From the Homeland Security Cultural Bureau: "HSCB is protecting the interests of the country's national security by employing efforts to direct and guide the parameters of cultural production... MISSION: To provide executive and public awareness of the role that culture can play in both endangering, as well as promoting, a secure nation."
Watch out for the tongue in that cheek. Don't take the latter link too seriously. The former link is the source of the radioactive Texas graphic and, unfortunately, is real, and inspired by Atrios.
A legislative committee has recommended eliminating the state arts agency in Arizona and its $5.1 million annual budget. It has also recommended that a $7 million fund established as an endowment for arts programs be dissolved, so the money can be used for other purposes.
Arizona is not the only state taking such a radical step. Gov. James E. McGreevey of New Jersey, who is grappling with a $5 billion deficit, has proposed cutting the entire $18 million budget of his state's Council on the Arts and canceling a planned $10 million payment to a cultural trust fund that supports small arts groups. Missouri is also planning to eliminate its entire arts budget. Other states may follow suit as they confront daunting fiscal challenges.
[...]
Studies conducted over the last few years have shown that spending on arts programs produces handsome economic returns, and many state officials have come to agree that supporting these programs is a wise investment. But they now say their preferences are irrelevant because state coffers are bare.
"There is broad bipartisan support for arts programs in most states, but that doesn't matter anymore," said Kimber Craine, spokesman for the National Assembly of State Arts Agencies. "The states are facing one of their worst budget crises since World War II. The deficits they are facing are huge."
These numbers are truly laughable. Arizona's annual arts agency budget is just $5.1 million — a pitiful figure for a program of the type that "produces handsome economic returns." Even the parasitic right-wing "research and education" charity, the Heritage Foundation, has an annual budget in the neighborhood of $29 million.
To put the scale into perspective, this story reaches us on the same day that the US is seriously talking about meeting Turkey's request for a Gulf War Two multibillion dollar gratuity (Washington Post): "The administration increased an earlier $4 billion offer to $6 billion last week, according to U.S. officials who said that the money could be leveraged to produce far more in private bank loans. After the weekend, a U.S. official said, the Turks replied with a demand for $10 billion."

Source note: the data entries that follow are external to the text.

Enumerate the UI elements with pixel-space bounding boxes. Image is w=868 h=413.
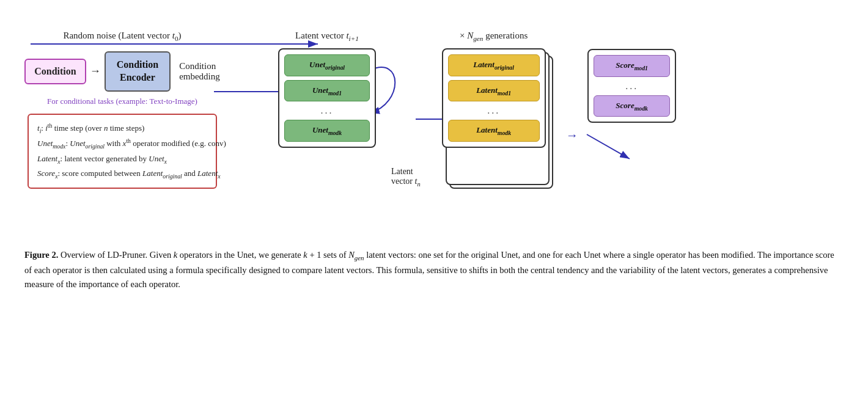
latent-card-mod1: Latentmod1 bbox=[448, 80, 540, 102]
diagram-area: Random noise (Latent vector t0) Conditio… bbox=[24, 18, 844, 238]
legend-line3: Latentx: latent vector generated by Unet… bbox=[37, 152, 207, 167]
legend-box: ti: ith time step (over n time steps) Un… bbox=[28, 114, 217, 189]
condition-label: Condition bbox=[34, 66, 76, 76]
unet-stack: Unetoriginal Unetmod1 ... Unetmodk bbox=[278, 48, 376, 148]
condition-box: Condition bbox=[24, 59, 86, 84]
legend-line2: Unetmodx: Unetoriginal with xth operator… bbox=[37, 136, 207, 152]
encoder-box: ConditionEncoder bbox=[105, 51, 171, 92]
ngen-label: × Ngen generations bbox=[460, 31, 528, 42]
section-latent: × Ngen generations Latentoriginal Latent… bbox=[427, 18, 561, 148]
score-card-modk: Scoremodk bbox=[594, 95, 670, 117]
unet-card-mod1: Unetmod1 bbox=[284, 80, 370, 102]
condition-embedding-area: Conditionembedding bbox=[174, 61, 220, 82]
conditional-note: For conditional tasks (example: Text-to-… bbox=[47, 97, 197, 106]
latent-card-original: Latentoriginal bbox=[448, 54, 540, 76]
condition-row: Condition → ConditionEncoder Conditionem… bbox=[24, 51, 220, 92]
score-card-mod1: Scoremod1 bbox=[594, 55, 670, 77]
latent-to-score-arrow: → bbox=[566, 18, 578, 142]
random-noise-label: Random noise (Latent vector t0) bbox=[63, 31, 181, 42]
latent-stack: Latentoriginal Latentmod1 ... Latentmodk bbox=[442, 48, 546, 148]
latent-card-modk: Latentmodk bbox=[448, 120, 540, 142]
latent-dots: ... bbox=[448, 105, 540, 116]
section-condition: Random noise (Latent vector t0) Conditio… bbox=[24, 18, 220, 189]
unet-card-modk: Unetmodk bbox=[284, 120, 370, 142]
latent-stack-wrapper: Latentoriginal Latentmod1 ... Latentmodk bbox=[442, 48, 546, 148]
condition-to-encoder-arrow: → bbox=[86, 65, 105, 78]
score-stack: Scoremod1 ... Scoremodk bbox=[587, 49, 676, 123]
unet-card-original: Unetoriginal bbox=[284, 54, 370, 76]
figure-caption: Figure 2. Overview of LD-Pruner. Given k… bbox=[24, 248, 844, 292]
encoder-label: ConditionEncoder bbox=[117, 59, 158, 82]
legend-line1: ti: ith time step (over n time steps) bbox=[37, 121, 207, 136]
svg-line-6 bbox=[587, 134, 630, 159]
section-unet: Latent vector ti+1 Unetoriginal Unetmod1… bbox=[269, 18, 385, 148]
legend-line4: Scorex: score computed between Latentori… bbox=[37, 167, 207, 181]
fig-num: Figure 2. bbox=[24, 250, 58, 260]
caption-text: Overview of LD-Pruner. Given k operators… bbox=[24, 250, 834, 289]
unet-dots: ... bbox=[284, 105, 370, 116]
latent-vector-label: Latent vector ti+1 bbox=[295, 31, 359, 42]
latent-tn-label: Latentvector tn bbox=[391, 69, 421, 188]
section-score: Scoremod1 ... Scoremodk bbox=[583, 18, 681, 123]
main-container: Random noise (Latent vector t0) Conditio… bbox=[0, 0, 868, 413]
condition-embedding-label: Conditionembedding bbox=[179, 61, 220, 82]
score-dots: ... bbox=[594, 81, 670, 92]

$10 billion would fund Arizona's arts agency for the next two thousand years.
We must eliminate the double taxation of dividends — don't you see?
Sick of sarcasm and negativity? Then stop reading this and help a local institution, just as Jim (sort of like Cher or Bono) of The Rittenhouse Review put his money where his mouth is.
We're always grateful for hits from just about anywhere. Even if they come from the law firm of James A. Baker, III, adviser to "the reemergence of the oil, gas and related hydrocarbon transportation industries" in that hotbed of current interest, the Caspian region.
The firm is known for its global energy practice: "Internationally, our energy lawyers are involved in some of the largest pipeline and transportation ventures, and have considerable experience in cross-border transportation matters. Today, we have experience handling oil and gas projects in more than 50 nations." Baker Botts maintains offices in ethically-challenged Houston as well as Riyadh, Saudi Arabia, and Baku, Azerbaijan. Not to mention, of course, the ne plus ultra of provisional decadence, Washington DC.
Given the firm's unique practice profile, is it any wonder that James A. Baker, III, would be willing to dirty his hands as the chief mechanic of Bush Two's post-election campaign? That is, besides having been Bush One's Secretary of State during the tidy Gulf War One.
And, wouldn't you know it, all roads lead back to Enron (Robert Scheer in the Los Angeles Times):
After Bush the elder's defeat in 1992, the ties between Enron and the Bush camp grew even stronger. In March 1993, Enron hired Bush's Commerce secretary, Robert A. Mosbacher, and his secretary of State, James A. Baker III, to line up contracts for Enron around the world. As Enron's representative, Baker--later George W.'s Florida election strategist--even went on a trip accompanying the ex-president to Kuwait to do big business in the nation Bush had fought the Gulf War to save.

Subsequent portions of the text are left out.